One thing immediately striking about recent conference The Public Country House, which was held at the V&A in May 2024 and was in collaboration with the National Trust and The British Academy, was the sheer scale. The two-day conference marked 50 years since the V&A’s poignant Destruction of the Country House exhibition in 1974. From the outset, the large amount of paper proposals coming in facilitated the need for a separate two-day online conference that was in April. I was lucky enough to present a 10-minute paper online as part of a panel of four current and recent CDP students on new research in the field at this event.
The in-person conference was sold out at a max capacity of 250 attendees with over 700 additional people online for the live recording. If this says anything, it certainly tells of how truly important the British country house still is and the scale of interest from researchers and professionals alike. Over the course of the two days, panels of (primarily) heritage professionals spoke about their specific sites. The overarching direction of the discussions, at least in my opinion, was centered around either past or current projects that looked towards the future of the country house and their interpretation and welcome to a larger, more diverse audience.

For me, as someone newly back in the country, this conference was my first big networking opportunity since starting my PhD. I spoke at the PGECR Country House group conference in March, which was a fantastic entrée into society, but on a much smaller scale. The V&A’s Public Country House afforded me the opportunity to really network, meet new people with similar research interests and solidify budding relationships. As was mentioned more than once by various speakers, the audience was overall much younger than anticipated and provided a diverse crowd of scholars. As part of the conference, I was able to attend a breakfast meet-up hosted by the PGECR Country House group to formally meet other doctoral students in the field.
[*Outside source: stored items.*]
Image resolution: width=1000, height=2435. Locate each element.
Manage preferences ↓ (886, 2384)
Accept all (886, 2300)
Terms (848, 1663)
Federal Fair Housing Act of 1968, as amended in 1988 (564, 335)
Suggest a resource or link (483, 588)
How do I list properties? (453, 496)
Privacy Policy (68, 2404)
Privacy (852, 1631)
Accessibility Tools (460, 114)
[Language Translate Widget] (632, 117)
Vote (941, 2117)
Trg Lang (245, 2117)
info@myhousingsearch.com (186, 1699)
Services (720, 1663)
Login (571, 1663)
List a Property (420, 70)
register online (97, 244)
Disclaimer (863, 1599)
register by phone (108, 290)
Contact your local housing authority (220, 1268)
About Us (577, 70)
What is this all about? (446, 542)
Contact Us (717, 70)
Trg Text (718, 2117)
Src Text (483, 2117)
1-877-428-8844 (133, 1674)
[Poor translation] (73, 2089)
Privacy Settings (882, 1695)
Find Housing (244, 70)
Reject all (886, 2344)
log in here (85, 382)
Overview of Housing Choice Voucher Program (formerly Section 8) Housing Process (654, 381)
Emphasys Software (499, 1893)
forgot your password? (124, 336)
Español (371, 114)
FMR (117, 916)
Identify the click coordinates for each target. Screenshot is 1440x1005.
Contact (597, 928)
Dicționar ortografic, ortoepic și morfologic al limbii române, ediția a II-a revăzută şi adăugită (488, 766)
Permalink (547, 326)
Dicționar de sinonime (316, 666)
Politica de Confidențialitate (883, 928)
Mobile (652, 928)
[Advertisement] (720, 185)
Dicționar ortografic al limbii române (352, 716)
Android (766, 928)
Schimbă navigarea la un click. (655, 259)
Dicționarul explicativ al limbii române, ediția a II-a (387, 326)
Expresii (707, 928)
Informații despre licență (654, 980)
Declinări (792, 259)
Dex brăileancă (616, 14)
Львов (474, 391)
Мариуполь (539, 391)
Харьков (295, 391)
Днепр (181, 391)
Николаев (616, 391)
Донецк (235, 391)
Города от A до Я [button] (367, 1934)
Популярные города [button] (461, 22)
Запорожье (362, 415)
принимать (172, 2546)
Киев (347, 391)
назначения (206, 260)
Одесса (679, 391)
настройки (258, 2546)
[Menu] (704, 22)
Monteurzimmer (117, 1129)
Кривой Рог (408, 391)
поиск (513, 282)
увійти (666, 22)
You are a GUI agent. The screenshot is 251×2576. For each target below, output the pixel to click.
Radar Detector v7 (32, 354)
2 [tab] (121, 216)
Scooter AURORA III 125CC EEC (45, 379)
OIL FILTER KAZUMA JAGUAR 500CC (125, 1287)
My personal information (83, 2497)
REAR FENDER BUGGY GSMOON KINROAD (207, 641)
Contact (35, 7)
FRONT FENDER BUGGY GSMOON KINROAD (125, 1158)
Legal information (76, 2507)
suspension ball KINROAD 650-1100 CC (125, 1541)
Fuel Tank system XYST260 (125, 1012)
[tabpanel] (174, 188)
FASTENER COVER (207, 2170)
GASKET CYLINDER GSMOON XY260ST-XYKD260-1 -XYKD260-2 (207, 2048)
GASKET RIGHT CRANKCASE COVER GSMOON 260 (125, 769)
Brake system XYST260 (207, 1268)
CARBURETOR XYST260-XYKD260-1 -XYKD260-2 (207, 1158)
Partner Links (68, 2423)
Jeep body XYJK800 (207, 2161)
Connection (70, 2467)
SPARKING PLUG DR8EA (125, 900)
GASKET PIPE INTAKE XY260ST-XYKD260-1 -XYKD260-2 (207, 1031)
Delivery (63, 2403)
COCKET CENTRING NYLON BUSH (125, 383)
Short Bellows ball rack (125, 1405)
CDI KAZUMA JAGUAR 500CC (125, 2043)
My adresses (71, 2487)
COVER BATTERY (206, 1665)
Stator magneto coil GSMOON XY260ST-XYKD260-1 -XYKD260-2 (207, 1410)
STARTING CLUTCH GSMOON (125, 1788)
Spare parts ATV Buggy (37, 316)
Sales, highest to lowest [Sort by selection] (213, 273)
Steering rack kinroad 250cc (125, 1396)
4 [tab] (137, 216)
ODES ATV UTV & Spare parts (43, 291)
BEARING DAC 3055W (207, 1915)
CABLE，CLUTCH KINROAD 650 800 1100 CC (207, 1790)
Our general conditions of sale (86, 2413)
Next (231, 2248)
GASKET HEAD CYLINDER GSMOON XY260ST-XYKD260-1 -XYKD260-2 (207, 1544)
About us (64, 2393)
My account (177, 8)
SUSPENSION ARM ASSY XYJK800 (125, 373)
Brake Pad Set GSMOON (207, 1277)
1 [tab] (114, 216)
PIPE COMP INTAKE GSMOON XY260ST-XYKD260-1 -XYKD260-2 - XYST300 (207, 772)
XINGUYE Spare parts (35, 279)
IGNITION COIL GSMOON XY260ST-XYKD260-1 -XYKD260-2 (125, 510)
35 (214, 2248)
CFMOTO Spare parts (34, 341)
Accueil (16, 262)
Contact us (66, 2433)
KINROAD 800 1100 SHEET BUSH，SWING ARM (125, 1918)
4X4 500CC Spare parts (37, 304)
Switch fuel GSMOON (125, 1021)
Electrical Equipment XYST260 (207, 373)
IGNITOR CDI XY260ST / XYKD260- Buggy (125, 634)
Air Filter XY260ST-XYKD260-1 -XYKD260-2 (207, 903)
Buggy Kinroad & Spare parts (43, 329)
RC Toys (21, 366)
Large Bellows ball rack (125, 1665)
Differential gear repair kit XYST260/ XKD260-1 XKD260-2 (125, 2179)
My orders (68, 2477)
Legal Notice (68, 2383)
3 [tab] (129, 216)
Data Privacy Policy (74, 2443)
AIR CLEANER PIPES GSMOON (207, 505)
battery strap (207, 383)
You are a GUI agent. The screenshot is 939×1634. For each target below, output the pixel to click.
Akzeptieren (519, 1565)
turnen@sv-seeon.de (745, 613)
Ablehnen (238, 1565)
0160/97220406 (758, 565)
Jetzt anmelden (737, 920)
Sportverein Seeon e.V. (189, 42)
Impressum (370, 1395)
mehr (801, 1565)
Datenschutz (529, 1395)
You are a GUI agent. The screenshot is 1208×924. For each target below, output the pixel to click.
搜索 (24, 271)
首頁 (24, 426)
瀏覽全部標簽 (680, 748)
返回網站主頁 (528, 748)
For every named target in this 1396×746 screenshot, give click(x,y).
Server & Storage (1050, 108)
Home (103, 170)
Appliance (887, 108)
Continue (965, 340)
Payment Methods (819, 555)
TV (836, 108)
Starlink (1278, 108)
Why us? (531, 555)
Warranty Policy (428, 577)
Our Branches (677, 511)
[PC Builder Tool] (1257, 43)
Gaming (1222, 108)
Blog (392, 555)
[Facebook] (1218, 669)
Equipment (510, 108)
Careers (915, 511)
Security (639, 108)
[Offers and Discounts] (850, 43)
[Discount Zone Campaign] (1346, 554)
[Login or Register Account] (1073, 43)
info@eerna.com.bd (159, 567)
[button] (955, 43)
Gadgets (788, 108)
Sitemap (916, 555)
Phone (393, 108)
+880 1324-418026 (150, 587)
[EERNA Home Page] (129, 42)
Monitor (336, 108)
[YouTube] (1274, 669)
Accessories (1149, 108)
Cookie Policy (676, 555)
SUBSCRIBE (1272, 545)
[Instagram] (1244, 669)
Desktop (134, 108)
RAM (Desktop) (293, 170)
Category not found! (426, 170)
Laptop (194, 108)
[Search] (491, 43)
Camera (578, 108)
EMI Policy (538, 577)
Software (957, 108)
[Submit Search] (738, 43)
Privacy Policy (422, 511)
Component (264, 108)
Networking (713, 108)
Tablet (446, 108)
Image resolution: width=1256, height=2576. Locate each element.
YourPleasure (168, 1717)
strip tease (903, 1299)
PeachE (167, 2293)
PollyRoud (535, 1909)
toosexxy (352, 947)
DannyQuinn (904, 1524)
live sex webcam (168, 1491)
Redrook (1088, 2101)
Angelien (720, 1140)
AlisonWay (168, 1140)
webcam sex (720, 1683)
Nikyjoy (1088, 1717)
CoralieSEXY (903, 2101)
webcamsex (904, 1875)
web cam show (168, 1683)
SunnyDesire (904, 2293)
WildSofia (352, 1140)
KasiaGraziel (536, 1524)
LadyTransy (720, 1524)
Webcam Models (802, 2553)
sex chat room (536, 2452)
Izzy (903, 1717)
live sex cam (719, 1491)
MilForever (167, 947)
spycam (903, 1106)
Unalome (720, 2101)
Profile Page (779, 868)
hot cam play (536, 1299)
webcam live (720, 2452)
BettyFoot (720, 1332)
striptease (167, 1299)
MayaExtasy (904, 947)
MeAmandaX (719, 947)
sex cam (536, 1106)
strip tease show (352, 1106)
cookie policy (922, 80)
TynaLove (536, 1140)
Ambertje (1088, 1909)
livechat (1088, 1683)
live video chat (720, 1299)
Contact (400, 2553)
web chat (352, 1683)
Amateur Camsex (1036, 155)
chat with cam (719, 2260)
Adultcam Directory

I was pleasantly surprised by the inclusion of the American heritage professionals, Professor Louis Nelson of the University of Virginia, who was the speaker for the plenary address at the end of the first day, and Brandon Dillard of Thomas Jefferson’s Monticello. As an American myself, I can safely say I knew absolutely nothing about the state of heritage in the East coast. To have collaborative relationships with ‘country house’ sites around the globe is a great way to share interpretation practices and think outside of the box. Especially with the significant British influence and joint histories with Colonial America.
Monticello and Montpellier, two Founding Father’s houses in America, were architecturally and ideologically inspired by the villa and its Classical and global iterations. The villa as a unique architectural form was not mentioned throughout the conference, though Kenwood, which was briefly cited at times, is a surviving suburban London villa. When the villa does get mentioned in active scholarship, it is often classified under the category of ‘country house.’ The two forms are of course related. In eighteenth-century Britain, people that primarily owned a villa also owned a country house as well as a London townhouse. As very few exceptional examples of villas and (even fewer) townhouses survive, they have nowhere to go but into the world of the country house. The methodologies for studying the social history of these spaces as lived-in houses are all similar and what I learned from the research exhibited at the V&A’s conference can and will be applied to my own research. The more country house events I attend, the more I appreciate my own work and see the need for the expansion of the field to include domestic history more broadly.